[Dataset entries]

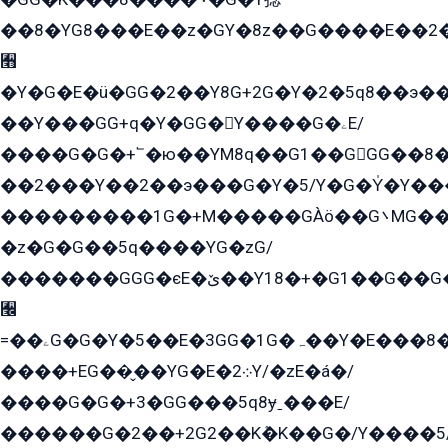
��8�YG8���E��z�GY�8z��G����E��2
﫫
�Y�G�E�ü�GG�2��Y8G+2G�Y�2�5q8��э��
��Y���GG+q�Y�GG�Y����G�ۦE/
����G�G�+՟�ю��YM8q��G1��GGG��8�
��2���Y��2��э���G�Y�5/Y�G�Y̍�Y��
���������1G�+M�����GÀö��G܌MG���2��KɫG�q��2�kY���2��Ս���G���G�T��z�EY/
�z�G�G��5q����YG�zG/
�������GGG�єE�ێ��Y18�+�G1��G��G���ˁYEYz��E���Y��G�G�˲�qE�G����K��G8��̟2������E1�ˍ���E���G�1���1Yɬ3E܌�K�ü
﫬
=��ۦG�G�Y�5��E�3GG�1G�ہ��Y�E���8��qG���2�����+�Gz�q�EE�GG+�5��Y����G�á��Y���G�G�+՟�Y�̫Y�E��G�����2/
����+EG��̬��YG�E�܀2Y/�zE�á�/
����G�G�+3�GG���5q8ɏˍ���E/
������G�2��+2G2��Kܶ�K��G�/Y����5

> [Instructions to follow]: Return every entry above exactly. Pictures stay out.

> [Output for this task]:
��8�YG8���E��z�GY�8z��G����E��2
﫫
�Y�G�E�ü�GG�2��Y8G+2G�Y�2�5q8��э��
��Y���GG+q�Y�GG�Y����G�ۦE/
����G�G�+՟�ю��YM8q��G1��GGG��8�
��2���Y��2��э���G�Y�5/Y�G�Y̍�Y��
���������1G�+M�����GÀö��G܌MG���2��KɫG�q��2�kY���2��Ս���G���G�T��z�EY/
�z�G�G��5q����YG�zG/
�������GGG�єE�ێ��Y18�+�G1��G��G���ˁYEYz��E���Y��G�G�˲�qE�G����K��G8��̟2������E1�ˍ���E���G�1���1Yɬ3E܌�K�ü
﫬
=��ۦG�G�Y�5��E�3GG�1G�ہ��Y�E���8��qG���2�����+�Gz�q�EE�GG+�5��Y����G�á��Y���G�G�+՟�Y�̫Y�E��G�����2/
����+EG��̬��YG�E�܀2Y/�zE�á�/
����G�G�+3�GG���5q8ɏˍ���E/
������G�2��+2G2��Kܶ�K��G�/Y����5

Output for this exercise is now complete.